SSQ combats absenteeism by nurturing managers’ leadership skillsBy Alain Thériault | August 19 2016 07:00AM
SSQ Financial Group’s wellness program launched in 2007 is curbing absenteeism by cultivating managers’ capacity to act on health and wellness.
Managers’ leadership, their ability to grasp the importance of action and their employee support skills can work miracles in health and wellness at work, Marie-Pierre St-Antoine explained in a conference at the Rassemblement pour la santé et le mieux-être en entreprise, a workplace health and wellness convention.
St-Antoine, a senior advisor, global health at SSQ Financial Group, tested out this formula in a business with over 2,000 employees. Covering sites across Canada, from Halifax, Quebec City, Montreal and Toronto to Calgary and Vancouver, participants were age 43 on average and 65% were female.
St-Antoine helps managers adopt leadership practices through the Healthwise program, launched in 2007. “The analysis began in 2005, sparked by health costs, including absenteeism. We thought developing leadership is a good start toward prevention,” she says.
The program focuses on prevention, health promotion and managing attendance at work “according to the values of empowerment, support and equity,” St-Antoine continues. Her staff creates group courses, a library that offers employees books and DVDs on recipes or exercises, and health challenges. Selfie recognition campaigns invite colleagues to recognize their colleagues’ efforts. SSQ is also sponsoring two marathons.
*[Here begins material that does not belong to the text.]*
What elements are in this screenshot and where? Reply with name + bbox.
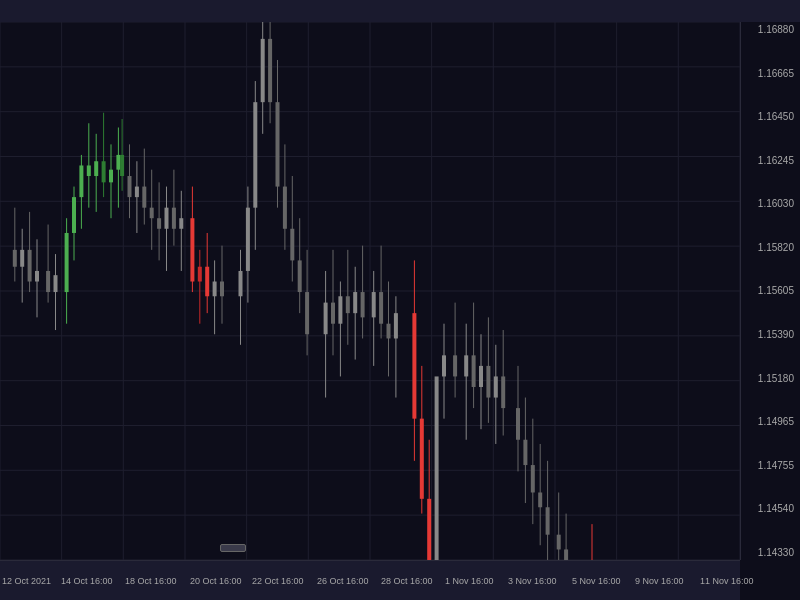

During the health and wellness program, SSQ put in place a management practice protocol that greatly reduces the relapse rate after a return to work. A leadership program launched between 2010 and 2012 improved several factors, St-Antoine says. SSQ saw its absenteeism rate fall by 44% since 2007,– 32% in the first three years–, she adds. Since 2007, psychological disability cases were down 18%.
To fine-tune its efforts, SSQ explored the roots of a climate of absenteeism. Absences arise from adverse conditions, when employees feel that their skills are underused, and that they have no influence, recognition or autonomy, the company found. “We strived to reinforce individual resiliency, recognition and social support,” she explains.
The challenges? The insurer “had to empower managers and make them realize that taking care of health and prevention is also part of their job,” St-Antoine adds.
Leadership and conviction
St-Antoine attributes the success of the wellness program to a global vision. “A health culture makes a real difference for wellness in an organization, which maximizes the program’s results.” Yet to change a culture you must also convince people. “Go see top management with a good business plan. Try to get support from all managerial levels. We took a benefit approach. Present the program in a way that will help managers attain their objectives,” she says.
SSQ also restructured its leadership program. The latest incarnation is called the LEAD program, which stands for leadership, engagement, action and development. It features four levels: Executive Leader, Influential Leader, Effective Leader, and Succession Leader, which remains to be developed, she says.
The far-reaching Effective Leader training is designed to stimulate managers’ empowerment and coaching abilities, and teach them the importance of action. “The worst scenario is doing nothing. Even if the manager’s actions are a bit awkward and they’re not sure if they’re on the right track, the employee will say ‘the manager cares about me.’”
St-Antoine and her team have identified the health management practices that pay off the most. Managers must set an example and create conditions conducive to health. They should demonstrate their interest in health and in the programs put in place. In short, be a role model. This is called primary intervention.
In secondary, or early intervention, managers must try to detect the warning signs, know how to discuss them with employees, and propose accommodations.
Tertiary prevention involves favouring work attendance and ensuring that the employees return to work under optimal conditions. “Maintaining contact with employees during their absence is essential. We train our managers to do this well,” St-Antoine says.
Managers gain from discussing with both the employee returning to work and that persons’ team, to see how everyone anticipates the return, she explains. “The point of all this is to reduce anxiety about the return. The first day is a yardstick of the success of the return to work. Sometimes we delay the employee’s return by a few days to make sure that the manager is present when the person returns to work.” After the return, follow-up is crucial.